Kurt Vonnegut was born on November 11, 1922 in Indianapolis. He studied at the universities of Chicago and Tennessee and later began to write short stories for magazines. His first novel, Player Piano, was published in 1951 and since then he has written many novels, among them: The Sirens of Titan, Mother Night, Cat's Cradle, God Bless You Mr Rosewater, Welcome to the Monkey House; a collection of short stories, Breakfast of Champions, Slapstick, or Lonesome No More, Jailbird, Deadeye Dick, Galapagos, Bluebeard and Hocus Pocus.

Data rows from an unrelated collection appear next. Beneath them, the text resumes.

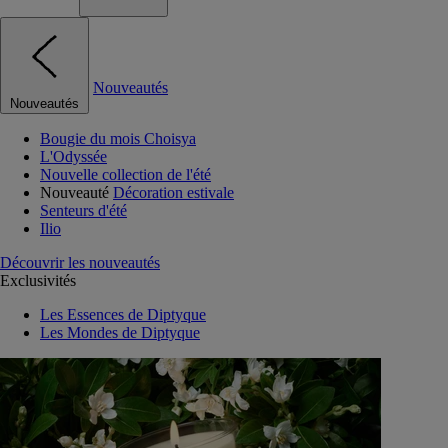
Nouveautés
Nouveautés
Bougie du mois Choisya
L'Odyssée
Nouvelle collection de l'été
Nouveauté
Décoration estivale
Senteurs d'été
Ilio
Découvrir les nouveautés
Exclusivités
Les Essences de Diptyque
Les Mondes de Diptyque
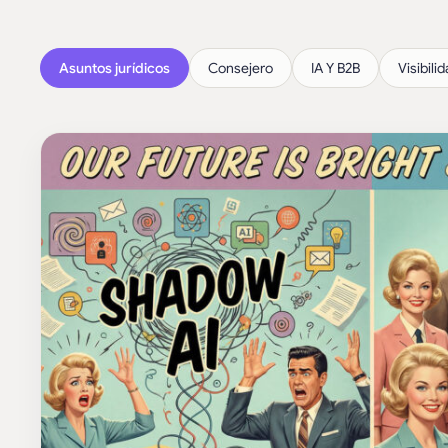
Asuntos jurídicos
Consejero
IA Y B2B
Visibilid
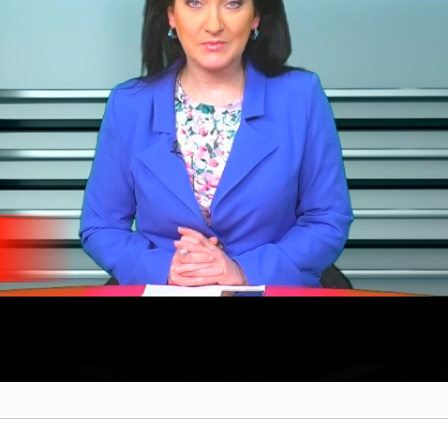
Duration
Time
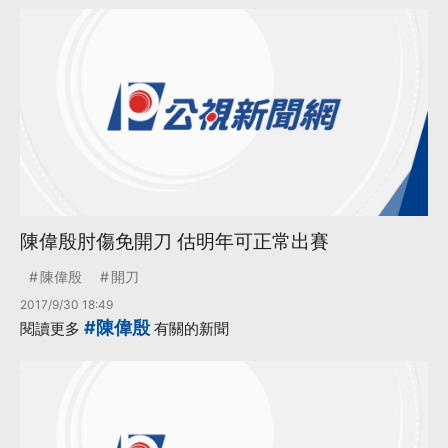
陳偉殷肘傷免開刀 估明年可正常出賽
陳偉殷
開刀
2017/9/30 18:49
#陳偉殷
閱讀更多
有關的新聞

During the Second World War he was held prisoner in Germany and was present at the bombing of Dresden, an experience which provided the setting for his most famous work to date, Slaughterhouse Five. He has also published a volume of autobiography entitled Palm Sunday and a collection of essays and speeches, Fates Worse Than Death. Mr. Vonnegut passed away on April 11, 2007.

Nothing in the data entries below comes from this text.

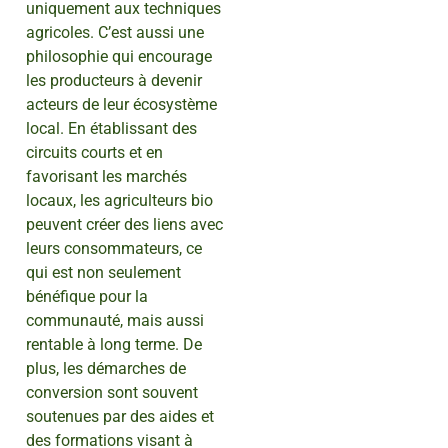
uniquement aux techniques
agricoles. C’est aussi une
philosophie qui encourage
les producteurs à devenir
acteurs de leur écosystème
local. En établissant des
circuits courts et en
favorisant les marchés
locaux, les agriculteurs bio
peuvent créer des liens avec
leurs consommateurs, ce
qui est non seulement
bénéfique pour la
communauté, mais aussi
rentable à long terme. De
plus, les démarches de
conversion sont souvent
soutenues par des aides et
des formations visant à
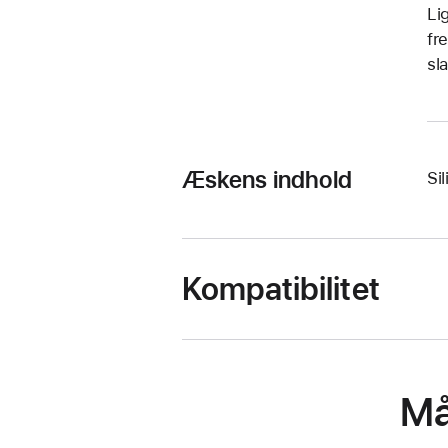
Li
fr
sl
Æskens indhold
Si
Kompatibilitet
Må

A Man Without a Country is Kurt Vonnegut's hilariously funny and razor-sharp look at life (''If I die—God forbid—I would like to go to heaven to ask somebody in charge up there, "Hey, what was the good news and what was the bad news?''), art (''To practice any art, no matter how well or badly, is a way to make your soul grow. So do it.''), politics (''I asked former Yankees pitcher Jim Bouton what he thought of our great victory over Iraq and he said, "Mohammed Ali versus Mr. Rogers.'''), and the condition of the soul of America today (''What has happened to us?''). Based on short essays and speeches composed over the last five years and plentifully illustrated with artwork by the author throughout, A Man Without a Country gives us Vonnegut both speaking out with indignation and writing tenderly to his fellow Americans, sometimes joking, at other times hopeless, always searching.